LOS ANGELES -- "No one in the state of California will rent you a car," proclaims the clerk at the Dollar Rent A Car counter at Los Angeles International Airport. I stand there drop-jawed, withered by the mortified look from my daughter standing next to me. We face the prospect of spending four days without a car in Los Angeles, visiting three colleges 60 miles apart.
Our carless college tour is neither a frugal plan nor a go-green gesture, but simply the embarrassing oversight of this working mother of three teenagers. My driver's license had expired. Emily, 19, repeating, "I don't believe this," is too young to rent a car.
We are named Walker . We are also frequent travelers whose annual mission trips to South Africa were once marred by my forgetting the plane tickets. And there was that expired passport on the way to Costa Rica. (I blame e-tickets, e-reservations, e-forms, and e-everything for my confusion.)
"Mom, there is no public transportation in LA," Emily declares. "My friend says no one walks in LA." She later proudly verifies this by playing the techno-pop song "Walking in LA" by the band Missing Persons who indeed sing, "Nobody walks in LA."
But to me, a '70s Eurail-er and backpacker, carless means we could be carefree despite destinations scattered among unknown bus and train routes. Of course, Emily has never relied on a school bus and, for her, walking and biking are reserved for workouts, not for getting somewhere.
We leave the rental counter only to discover that information for the car-free is as hard to find as a pedestrian. College websites provide suggestions about where to stay, where to eat, and driving directions . But resources for visitors without cars are barely listed. When we finally negotiate the trains, buses, and taxis to get to these campuses, no one seems to know how long it will take to walk to the supposedly nearby hotels. Nobody knows because nobody walks. Car-free in Los Angeles requires hours of extra time, either traipsing distances guessed at or searching for the often poorly marked stops, then waiting for the infrequent buses and trains.
Waiting is unfamiliar to Emily, an admitted member of the instantaneous and impatient generation. Even the travel commentary is instant. She reports to friends back home, "Want to hear what we are doing for public transportation today? Two trains, a taxi, and a bus instead of by that one beautiful word, invented by Henry Ford, a car."
Emily tells me that there is a food chain in the public transportation hierarchy, "OK, a train is understandable, people take trains. But a bus says , straight-up, you don't have a car." Her look is now menacing. I think back to what her younger sister said last year, disembarking from her first long-distance bus trip : "Sure , Mom, buses are great. My seatmate showed me his probation papers."
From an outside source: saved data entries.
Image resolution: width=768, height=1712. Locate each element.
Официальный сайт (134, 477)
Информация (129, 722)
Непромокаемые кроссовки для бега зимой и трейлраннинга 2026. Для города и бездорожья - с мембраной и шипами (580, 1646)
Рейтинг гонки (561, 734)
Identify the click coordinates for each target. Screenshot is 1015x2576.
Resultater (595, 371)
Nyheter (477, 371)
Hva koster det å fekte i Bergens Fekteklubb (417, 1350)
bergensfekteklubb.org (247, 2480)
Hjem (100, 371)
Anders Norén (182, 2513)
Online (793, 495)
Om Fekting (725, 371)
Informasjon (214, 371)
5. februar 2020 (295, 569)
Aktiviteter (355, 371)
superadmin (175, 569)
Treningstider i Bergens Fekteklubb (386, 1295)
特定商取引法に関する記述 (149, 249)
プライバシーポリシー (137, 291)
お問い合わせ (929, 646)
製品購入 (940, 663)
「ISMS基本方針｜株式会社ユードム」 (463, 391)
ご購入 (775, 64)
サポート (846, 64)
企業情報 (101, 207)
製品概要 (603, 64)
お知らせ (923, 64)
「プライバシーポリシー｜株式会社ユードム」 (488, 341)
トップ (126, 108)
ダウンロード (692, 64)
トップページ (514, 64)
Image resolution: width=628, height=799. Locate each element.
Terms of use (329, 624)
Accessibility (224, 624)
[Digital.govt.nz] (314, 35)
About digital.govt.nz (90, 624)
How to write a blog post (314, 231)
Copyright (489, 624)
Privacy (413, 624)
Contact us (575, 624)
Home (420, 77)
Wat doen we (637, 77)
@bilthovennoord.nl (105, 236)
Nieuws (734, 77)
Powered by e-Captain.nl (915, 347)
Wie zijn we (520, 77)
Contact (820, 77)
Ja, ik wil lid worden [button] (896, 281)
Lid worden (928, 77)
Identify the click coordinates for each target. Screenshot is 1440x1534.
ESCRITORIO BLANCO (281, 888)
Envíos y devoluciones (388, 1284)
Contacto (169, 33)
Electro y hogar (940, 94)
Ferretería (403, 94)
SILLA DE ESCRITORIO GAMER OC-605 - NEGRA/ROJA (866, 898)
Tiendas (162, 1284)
But we are sharing with strangers -- not just the ride, but the same music, the same air, if possible, the same conversation, even the same price. (Traveler's disclosure: We spent 75 cents to $1.25 for bus rides. But totaling up the $20 train tickets, the $60 shuttle van ride, and the two inevitable $25 and $75 cab rides, our car-free expenditure is estimated to be only slightly below what we would have paid for a rental car and $3.50 a gallon gas.)
When we are walking, we are talking, not separated by the blare of the car radio. Along the shaded streets of Claremont, we breathe the fragrance of honeysuckle, observe the Arts and Crafts-style bungalows, and notice the peek-a-boo American Girl doll perched in one of the windows. After a train ride to LA, we feel swallowed by the cathedral-high ceilings, burnished leather arm chairs, and Spanish-tiled floors, all soaked in the amber light of Union Station .
In a downtown LA neighborhood, we observe the empty storefronts, one with cracked lettering "NAILS 4ever," and pull our bags over weed-strewn, buckled sidewalks. We see, breathe, smell, and converse about the campuses and their surrounding neighborhoods, outside of a hermetically sealed car, more informed than if we had relied on the sunny descriptions of college guides.
Then there's the all-important matter of how we look, we car-free ones. Each intersection brings glances from oncoming drivers as we perch on the empty sidewalk's edge. We suspect we are the waiting room story in the college admissions offices.
And we begin to notice the energy-consumption double-speak in the land of the educated. One college tour begins with the student-parking garage ("Fifty to 60 percent of our students bring their own cars and parking is free"). We hear an admissions official boast that this small liberal arts college is an educational mecca "at the hub of LA's major freeways."
Yet we hear breathless explanations about a campus theme, "the cost of oil," and overhear faculty members discuss the ethics of energy consumption. But we don't see these people on the sidewalks or at the train station. We realize we wouldn't be at these places either, except for what my daughter calls "Mom's stupid travel brain." We begin to feel the creeping guilt and the growing awareness that too many of us are talking the talk and not walking the walk.
My daughter wants to explore, wants to cross the country to attend school. She wants to get out of her New England comfort zone. You know, mix it up, be a citizen of the world, and all that.
But perhaps the lesson learned from our journey is that getting out in the world begins with getting out of the car.